To some we seem slanderous and petulant, when we call the Roman Pontiff Antichrist. But those who think so perceive not that they are bringing a charge of intemperance against Paul, after whom we speak, nay, in whose very words we speak. But lest any one object that Paul’s words have a different meaning, and are wrested by us against the Roman Pontiff, I will briefly show that they can only be understood of the Papacy. Paul says that Antichrist would sit in the temple of God (2 Thess. 2:4). (IV, 7:25) 

Paul writes about the Antichrist, but never argues that the Church will be completely overtaken by him. He also states in the passage cited above, that he will proclaim “himself to be God”:

2 Thessalonians 2:3b-4 [RSV] . . . the man of lawlessness is revealed, the son of perdition, [4] who opposes and exalts himself against every so-called god or object of worship, so that he takes his seat in the temple of God, proclaiming himself to be God.

No pope has ever claimed that. If Calvin thinks otherwise, it is easy enough to document it. But he doesn’t. If all “proof” means is bare assertion with no documentation, then anyone could prove anything by simply proclaiming it. In context, all of this seems to occur, too, not long before the Second Coming:

2 Thessalonians 2:8 And then the lawless one will be revealed, and the Lord Jesus will slay him with the breath of his mouth and destroy him by his appearing and his coming.

As we know, it has been almost 500 years now since the “Reformation” began and here we still are, with probably a good deal more time to go before the end. I see nothing in the Bible about the Antichrist reigning for 500 years. But I see things about three-and-a half and seven years, in the book of Revelation.

Calvin’s scenario is refuted on those grounds alone. He appeared (like Luther) to expect a Second Coming very soon, and the destruction of the papacy. He and his followers have been severely disappointed on both scores. The Catholic Church is alive and kicking, now, as it was, then.

In another passage, the Spirit, portraying him in the person of Antiochus, says that his reign would be with great swelling words of vanity (Dan. 7:25). Hence we infer that his tyranny is more over souls than bodies, a tyranny set up in opposition to the spiritual kingdom of Christ. (IV, 7:25)

How does this prove that he is the pope? Calvin merely assumes what he needs to prove, which is not solid argument.

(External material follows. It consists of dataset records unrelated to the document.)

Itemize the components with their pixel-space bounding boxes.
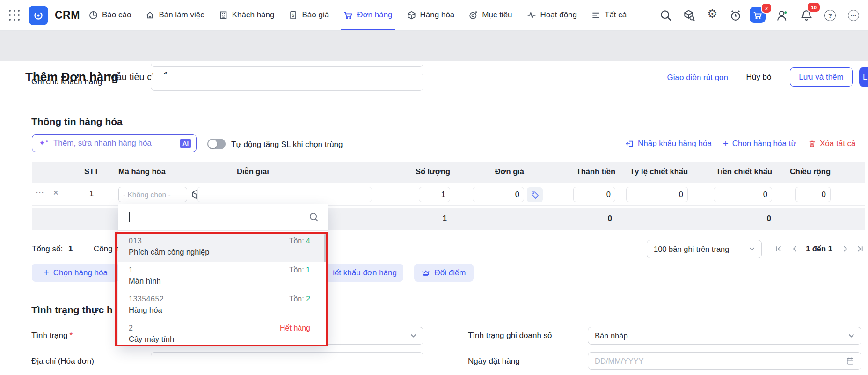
billing-address-textarea[interactable] (151, 352, 423, 375)
app-grid-icon[interactable] (9, 10, 21, 21)
dropdown-item[interactable]: 013 Phích cắm công nghiệp Tồn: 4 (118, 233, 328, 262)
search-icon[interactable] (660, 9, 672, 22)
gear-icon[interactable]: ⚙ (707, 8, 717, 20)
stock-value: 4 (306, 237, 310, 245)
chevron-down-icon (749, 247, 755, 251)
product-table-header: STT Mã hàng hóa Diễn giải Số lượng Đơn g… (32, 162, 865, 183)
dropdown-item[interactable]: 1 Màn hình Tồn: 1 (118, 262, 328, 291)
status-label: Tình trạng* (31, 331, 73, 340)
stock-value: 1 (306, 266, 310, 274)
nav-item-hoat-dong[interactable]: Hoạt động (527, 0, 577, 30)
description-input[interactable] (197, 187, 372, 202)
product-section-title: Thông tin hàng hóa (31, 116, 123, 127)
dropdown-scrollbar[interactable] (324, 234, 327, 262)
product-table-row: ⋯ ✕ 1 - Không chọn - 1 0 0 0 0 0 (32, 183, 865, 206)
cube-search-icon[interactable] (683, 9, 695, 22)
status-section-title: Tình trạng thực h (31, 304, 113, 316)
prev-page-icon[interactable] (791, 245, 799, 253)
brand-title: CRM (55, 9, 80, 22)
last-page-icon[interactable] (856, 245, 864, 253)
out-of-stock-badge: Hết hàng (280, 324, 310, 332)
first-page-icon[interactable] (774, 245, 782, 253)
crown-icon (422, 269, 430, 277)
row-remove-icon[interactable]: ✕ (53, 189, 59, 197)
plus-icon: + (44, 267, 49, 278)
home-icon (146, 11, 154, 20)
menu-icon (591, 11, 600, 20)
building-icon (219, 11, 228, 20)
summary-discount-amount: 0 (721, 214, 771, 223)
col-stt: STT (76, 167, 107, 176)
compact-view-link[interactable]: Giao diện rút gọn (664, 73, 728, 82)
total-input[interactable]: 0 (573, 187, 615, 202)
col-ma-hang-hoa: Mã hàng hóa (118, 167, 166, 176)
pie-chart-icon (89, 11, 98, 20)
col-tien-chiet-khau: Tiền chiết khấu (711, 167, 772, 176)
next-page-icon[interactable] (841, 245, 849, 253)
stock-value: 2 (306, 295, 310, 303)
nav-item-hang-hoa[interactable]: Hàng hóa (407, 0, 455, 30)
width-input[interactable]: 0 (795, 187, 831, 202)
discount-amount-input[interactable]: 0 (714, 187, 772, 202)
nav-item-muc-tieu[interactable]: Mục tiêu (469, 0, 512, 30)
dropdown-item[interactable]: 2 Cây máy tính Hết hàng (118, 320, 328, 346)
save-button-partial[interactable]: L (859, 67, 868, 87)
quick-add-placeholder: Thêm, sửa nhanh hàng hóa (53, 139, 175, 148)
more-icon[interactable]: ⋯ (848, 10, 859, 21)
topbar: CRM Báo cáo Bàn làm việc Khách hàng $ Bá… (0, 0, 868, 31)
alarm-icon[interactable] (729, 9, 742, 22)
price-tag-icon[interactable] (527, 187, 543, 202)
notification-badge: 10 (807, 2, 821, 13)
order-date-label: Ngày đặt hàng (468, 357, 520, 366)
nav-item-ban-lam-viec[interactable]: Bàn làm việc (146, 0, 204, 30)
unit-price-input[interactable]: 0 (473, 187, 524, 202)
nav-item-tat-ca[interactable]: Tất cả (591, 0, 627, 30)
main-nav: Báo cáo Bàn làm việc Khách hàng $ Báo gi… (89, 0, 627, 30)
quick-add-input[interactable]: ✦✦ Thêm, sửa nhanh hàng hóa AI (32, 134, 197, 152)
col-thanh-tien: Thành tiền (551, 167, 615, 176)
nav-item-don-hang[interactable]: Đơn hàng (343, 0, 392, 30)
billing-address-label: Địa chỉ (Hóa đơn) (31, 357, 94, 366)
delete-all-link[interactable]: Xóa tất cả (808, 139, 856, 148)
chevron-down-icon (410, 334, 416, 338)
redeem-points-button[interactable]: Đổi điểm (414, 264, 474, 282)
dropdown-item[interactable]: 13354652 Hàng hóa Tồn: 2 (118, 291, 328, 320)
search-icon (309, 212, 319, 222)
user-add-icon[interactable] (776, 9, 789, 22)
order-date-input[interactable]: DD/MM/YYYY (588, 352, 861, 370)
cancel-button[interactable]: Hủy bỏ (736, 67, 782, 87)
trash-icon (808, 140, 816, 148)
customer-note-input[interactable] (151, 74, 423, 91)
choose-product-button[interactable]: + Chọn hàng hóa (32, 264, 119, 282)
import-products-link[interactable]: Nhập khẩu hàng hóa (626, 139, 712, 148)
required-mark: * (70, 331, 73, 340)
quantity-input[interactable]: 1 (419, 187, 450, 202)
calendar-icon (846, 357, 854, 365)
col-ty-le-chiet-khau: Tỷ lệ chiết khấu (618, 167, 688, 176)
order-date-placeholder: DD/MM/YYYY (595, 357, 644, 366)
auto-increase-toggle[interactable] (207, 139, 226, 149)
crm-logo-icon[interactable] (29, 6, 48, 25)
row-more-icon[interactable]: ⋯ (36, 187, 44, 198)
nav-item-bao-cao[interactable]: Báo cáo (89, 0, 131, 30)
discount-rate-input[interactable]: 0 (626, 187, 688, 202)
choose-products-from-link[interactable]: + Chọn hàng hóa từ (723, 139, 796, 148)
ai-badge: AI (180, 139, 191, 148)
nav-item-khach-hang[interactable]: Khách hàng (219, 0, 275, 30)
revenue-status-select[interactable]: Bản nháp (588, 327, 861, 345)
crm-app-screen: CRM Báo cáo Bàn làm việc Khách hàng $ Bá… (0, 0, 868, 375)
help-icon[interactable]: ? (824, 10, 836, 21)
sparkles-icon: ✦✦ (39, 140, 49, 147)
cart-icon (343, 11, 353, 20)
partial-input-above[interactable] (151, 61, 423, 67)
product-select[interactable]: - Không chọn - (118, 187, 187, 202)
total-count-label: Tổng số: (32, 244, 63, 254)
customer-note-label: Ghi chú khách hàng (31, 77, 102, 87)
nav-item-bao-gia[interactable]: $ Báo giá (289, 0, 329, 30)
chevron-down-icon (848, 334, 854, 338)
dropdown-search-input[interactable] (118, 204, 328, 231)
page-size-select[interactable]: 100 bản ghi trên trang (647, 240, 762, 258)
save-and-add-button[interactable]: Lưu và thêm (790, 67, 853, 87)
col-so-luong: Số lượng (395, 167, 450, 176)
page-range: 1 đến 1 (806, 244, 832, 253)
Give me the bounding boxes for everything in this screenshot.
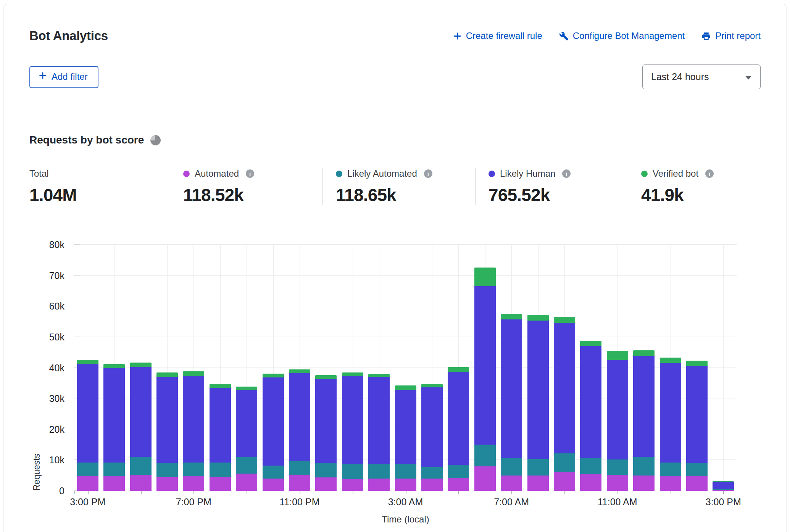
bar-segment-verified-bot[interactable] [421,384,443,387]
bar-segment-likely-human[interactable] [289,373,310,461]
bar-segment-verified-bot[interactable] [607,351,628,360]
bar-10-00-pm-7[interactable] [263,374,284,491]
bar-segment-likely-automated[interactable] [368,464,390,479]
bar-segment-automated[interactable] [342,479,363,491]
bar-segment-likely-automated[interactable] [395,464,416,479]
time-range-select[interactable]: Last 24 hours [642,64,761,89]
bar-segment-verified-bot[interactable] [210,384,231,388]
bar-segment-automated[interactable] [210,477,231,491]
bar-8-00-am-17[interactable] [527,315,549,491]
bar-9-00-pm-6[interactable] [236,387,257,491]
bar-8-00-pm-5[interactable] [210,384,231,491]
bar-segment-automated[interactable] [156,477,178,491]
bar-segment-automated[interactable] [580,474,601,491]
bar-segment-likely-human[interactable] [580,346,601,458]
bar-3-00-pm-24[interactable] [713,481,734,491]
bar-segment-likely-automated[interactable] [210,463,231,477]
bar-segment-likely-human[interactable] [342,376,363,464]
bar-1-00-am-10[interactable] [342,372,363,491]
bar-segment-automated[interactable] [633,476,655,491]
bar-6-00-pm-3[interactable] [156,372,178,491]
info-icon[interactable]: i [705,169,714,178]
bar-segment-likely-automated[interactable] [236,457,257,474]
bar-segment-likely-automated[interactable] [501,458,522,475]
bar-segment-verified-bot[interactable] [183,371,204,376]
bar-segment-verified-bot[interactable] [236,387,257,390]
bar-segment-likely-human[interactable] [448,372,469,465]
bar-7-00-am-16[interactable] [501,314,522,491]
bar-segment-automated[interactable] [289,475,310,491]
bar-2-00-pm-23[interactable] [686,361,708,491]
bar-segment-automated[interactable] [368,479,390,491]
bar-segment-verified-bot[interactable] [448,367,469,372]
bar-segment-verified-bot[interactable] [103,364,125,368]
bar-segment-likely-human[interactable] [368,377,390,464]
bar-12-00-pm-21[interactable] [633,350,655,491]
bar-segment-verified-bot[interactable] [368,374,390,377]
bar-segment-likely-automated[interactable] [686,463,708,476]
bar-segment-likely-automated[interactable] [554,453,575,472]
bar-segment-verified-bot[interactable] [527,315,549,321]
bar-11-00-am-20[interactable] [607,351,628,491]
bar-segment-likely-automated[interactable] [130,457,152,475]
bar-5-00-pm-2[interactable] [130,363,152,491]
create-firewall-rule-link[interactable]: Create firewall rule [453,31,542,41]
bar-segment-verified-bot[interactable] [633,350,655,356]
bar-segment-likely-automated[interactable] [289,461,310,475]
bar-segment-verified-bot[interactable] [289,369,310,373]
bar-segment-likely-automated[interactable] [448,465,469,478]
bar-segment-automated[interactable] [236,474,257,491]
bar-2-00-am-11[interactable] [368,374,390,491]
bar-5-00-am-14[interactable] [448,367,469,491]
bar-segment-verified-bot[interactable] [501,314,522,319]
bar-segment-automated[interactable] [501,476,522,491]
bar-segment-likely-automated[interactable] [527,459,549,476]
bar-4-00-pm-1[interactable] [103,364,125,491]
bar-segment-likely-automated[interactable] [607,459,628,475]
bar-segment-automated[interactable] [713,490,734,491]
bar-segment-verified-bot[interactable] [474,268,496,286]
bar-segment-likely-automated[interactable] [315,463,337,477]
bar-4-00-am-13[interactable] [421,384,443,491]
bar-segment-verified-bot[interactable] [263,374,284,377]
bar-segment-likely-automated[interactable] [580,458,601,474]
bar-segment-likely-automated[interactable] [342,464,363,479]
bar-segment-likely-human[interactable] [156,377,178,463]
bar-segment-automated[interactable] [554,472,575,491]
bar-segment-automated[interactable] [315,477,337,491]
bar-segment-likely-human[interactable] [633,356,655,457]
bar-segment-likely-automated[interactable] [156,463,178,477]
bar-12-00-am-9[interactable] [315,375,337,491]
bar-segment-verified-bot[interactable] [554,317,575,322]
info-icon[interactable]: i [562,169,571,178]
bar-segment-automated[interactable] [103,476,125,491]
bar-7-00-pm-4[interactable] [183,371,204,491]
bar-segment-likely-human[interactable] [77,364,98,463]
bar-segment-likely-human[interactable] [554,323,575,454]
bar-segment-likely-human[interactable] [130,367,152,457]
bar-segment-verified-bot[interactable] [315,375,337,379]
add-filter-button[interactable]: Add filter [29,66,98,88]
bar-segment-likely-automated[interactable] [660,463,681,476]
configure-bot-management-link[interactable]: Configure Bot Management [559,31,685,41]
bar-6-00-am-15[interactable] [474,268,496,491]
bar-segment-verified-bot[interactable] [156,372,178,377]
bar-segment-likely-automated[interactable] [421,467,443,479]
bar-segment-automated[interactable] [448,478,469,491]
bar-segment-likely-human[interactable] [713,482,734,489]
bar-segment-verified-bot[interactable] [580,341,601,347]
bar-segment-likely-human[interactable] [263,377,284,466]
bar-11-00-pm-8[interactable] [289,369,310,491]
bar-3-00-am-12[interactable] [395,385,416,491]
bar-segment-automated[interactable] [686,476,708,491]
bar-segment-likely-human[interactable] [183,376,204,463]
bar-segment-likely-human[interactable] [501,319,522,458]
bar-segment-likely-human[interactable] [607,360,628,459]
bar-segment-likely-human[interactable] [686,366,708,463]
bar-segment-likely-human[interactable] [660,363,681,463]
bar-segment-likely-human[interactable] [421,387,443,467]
bar-segment-likely-human[interactable] [236,390,257,458]
bar-segment-automated[interactable] [474,466,496,491]
bar-segment-verified-bot[interactable] [686,361,708,366]
bar-segment-automated[interactable] [607,475,628,491]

Then his nature is such, that he abolishes not the name either of Christ or the Church, but rather uses the name of Christ as a pretext, and lurks under the name of Church as under a mask. But though all the heresies and schisms which have existed from the beginning belong to the kingdom of Antichrist, yet when Paul foretells that defection will come, he by the description intimates that that seat of abomination will be erected, when a kind of universal defection comes upon the Church, though many members of the Church scattered up and down should continue in the true unity of the faith. But when he adds, that in his own time, the mystery of iniquity, which was afterwards to be openly manifested, had begun to work in secret, we thereby understand that this calamity was neither to be introduced by one man, nor to terminate in one man (see Calv. In 2 Thess. 2:3; Dan. 7:9). Moreover, when the mark by which he distinguishes Antichrist is, that he would rob God of his honour and take it to himself, he gives the leading feature which we ought to follow in searching out Antichrist; especially when pride of this description proceeds to the open devastation of the Church. Seeing then it is certain that the Roman Pontiff has impudently transferred to himself the most peculiar properties of God and Christ, there cannot be a doubt that he is the leader and standard-bearer of an impious and abominable kingdom. (IV, 7:25)

How so? Have popes claimed to be eternal or omniscient or omnipotent or omnipresent or outside of time? Did they claim to have created the world (etc., etc.)? Those are the “most peculiar properties of God and Christ” and so anyone claiming to be God would have to make some allusion to them. They would talk, in other words, as Jesus did. But this has never happened. Thus, Calvin is flailing away, producing empty words that have no content or application to the matter at hand. Calvin has not proven to the slightest degree that the Antichrist will be a pope or collection of popes.